Mas, depois dessa breve interrupção, seguimos com a análise do que traz o regulamento. Os parágrafos terceiro e quarto trazem disposições que colocam os clubes em situação delicada.

“§ 3º – A sanção a que se refere o caput deste artigo será sucessiva e cumulativamente aplicada em todas as partidas do CAMPEONATO que venham a ser realizadas enquanto perdurar a inadimplência.

  • 4º – Caso inexista partida a ser disputada pelo Clube inadimplente quando da imposição da sanção, a medida punitiva consistirá na dedução de 3 (três) pontos dentre os já conquistados no CAMPEONATO.”

O parágrafo terceiro diz que, permanecendo a inadimplência, a pena será cumulativa. Isso quer dizer que, enquanto os clubes não regularizarem a situação, perderão 3 pontos por cada partida disputada após o reconhecimento da dívida pelo STJD. E o parágrafo seguinte traz que, mesmo encerrada a competição, o clube pode perder pontos, sendo punido com a perda de 3 pontos que tenham sido conquistados ao longo do campeonato.

Mas a bala de prata na norma vem logo em seguida.

“§ 5º – A regra valerá a partir do início do CAMPEONATO até 30 (trinta) dias após o seu término, não se considerando débitos trabalhistas anteriores e posteriores.”

A regra valerá até trinta dias após o término do campeonato. Ou seja, a regra já não é mais válida. Talvez aqui a intenção tenha sido limitar a notificação por parte dos atletas, mas o que o texto da norma diz é que a regra punitiva somente será válida até 30 dias após o término da competição, que em 2021 foi no dia 28 de novembro. Ou seja, no dia 29 de dezembro a norma já não era mais válida.

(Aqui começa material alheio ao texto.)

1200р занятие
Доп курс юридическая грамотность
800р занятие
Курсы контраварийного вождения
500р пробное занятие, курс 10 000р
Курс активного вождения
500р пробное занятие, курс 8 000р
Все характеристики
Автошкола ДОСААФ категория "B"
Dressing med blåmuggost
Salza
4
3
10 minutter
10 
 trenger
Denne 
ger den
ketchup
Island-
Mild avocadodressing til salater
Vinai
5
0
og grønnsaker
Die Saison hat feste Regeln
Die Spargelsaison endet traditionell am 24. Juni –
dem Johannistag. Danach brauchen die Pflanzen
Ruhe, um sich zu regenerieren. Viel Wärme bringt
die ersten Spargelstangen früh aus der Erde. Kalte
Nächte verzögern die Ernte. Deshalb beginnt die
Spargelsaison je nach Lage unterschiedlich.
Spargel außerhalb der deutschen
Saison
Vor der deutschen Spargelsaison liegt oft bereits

E aqui cabe destacar a diferença das normas temporárias desportivas, que é o caso, das Leis Penais Temporárias, como foi o caso da Lei 12.663/12, também conhecida como Lei Geral da Copa. Mas há uma diferença fundamental: a ultratividade das normas penais temporárias é garantida pelo próprio Código Penal, em seu artigo terceiro. Já no caso das normas punitivas desportivas, não há qualquer menção à ultratividade das normas, especialmente aquelas que resultam em perda de pontos. Isso porque é um dos princípios básicos do Direito Desportivo Disciplinar a prevalência, continuidade e estabilidade das competições, também conhecido como pro competitone.

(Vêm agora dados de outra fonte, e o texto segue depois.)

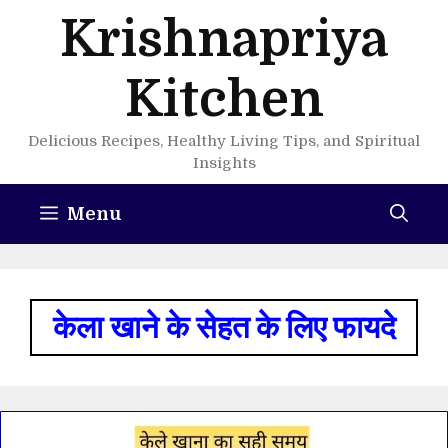
Skip
Krishnapriya
to
content
Kitchen
Delicious Recipes, Healthy Living Tips, and Spiritual
Insights
Menu
केला खाने के सेहत के लिए फायदे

Nesse caso, a norma limitar sua eficácia a 30 dias após o término da competição atende àquilo que é a essência desse princípio. Caso a questão não tenha sido resolvida até 30 dias do término da competição, os efeitos esportivos cessam, não sendo os direitos trabalhistas pertencentes aos atletas afetados.

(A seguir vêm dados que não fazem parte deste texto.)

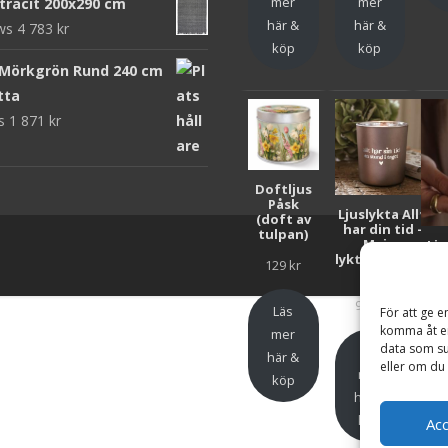
mer
mer
ntracit 200x290 cm
här &
här &
ews
4 783
kr
köp
köp
 Mörkgrön Rund 240 cm
tta
ws
1 871
kr
Doftljus
Påsk
Ljuslykta Allt
(doft av
har din tid -
tulpan)
Majas
Lju
lyktor/Suicide
F
129
kr
Zero
Bar
99
kr
Läs
För att ge e
komma åt en
mer
data som su
Läs
här &
eller om du 
mer
köp
här &
h
köp
Ac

Precisamos ressaltar, por uma coincidência de prazos, que a aplicabilidade da norma fica prejudicada não pelo prazo prescricional específico de trinta dias, definido pelo inciso I do artigo 165-A do CBJD, mas pelo término da vigência da norma, que acarreta sua inaplicabilidade, uma vez que considerar ultrativa norma punitiva desportiva não só não possui embasamento legal, mas vai contra os princípios gerais do Direito Desportivo.

Ou seja, não há mais qualquer norma vigente que possa resultar em punição ao Avaí. Mas, seguindo com o exercício jurídico, vamos supor que o STJD entenda pela ultratividade da norma. Ainda assim, eventual punição ao Avaí seria absolutamente ilegal.

Lembremos do que foi dito no começo do texto: essa norma está prevista em regulamento, não no CBJD. E segundo o artigo 52 da Lei 9.615/98, a Lei Pelé, a Justiça Desportiva tem “competência para processar e julgar as questões previstas nos Códigos de Justiça Desportiva”. E considerando que as penas disciplinares desportivas somente poderão ser aplicadas pela Justiça Desportiva temos que qualquer pena prevista em regulamento é inaplicável. Nesses casos, o máximo que pode ser feito pela Justiça Desportiva é aplicar a pena prevista no artigo 191 do CBJD, em razão do descumprimento do regulamento.

Caso as entidades de organização do esporte entendam fundamental a instituição de novas infrações disciplinares, podem apresentar ao CNE códigos próprios, como foi feito por exemplo pela Confederação Brasileira de Rugby. Apenas assim poderão os órgãos da Justiça Desportiva aplicar quaisquer penas diferentes daquelas previstas no CBJD.

Sendo assim, pode ficar tranquilo torcedor do Avaí. Não há base legal para que o clube perca pontos e volte para a Série B.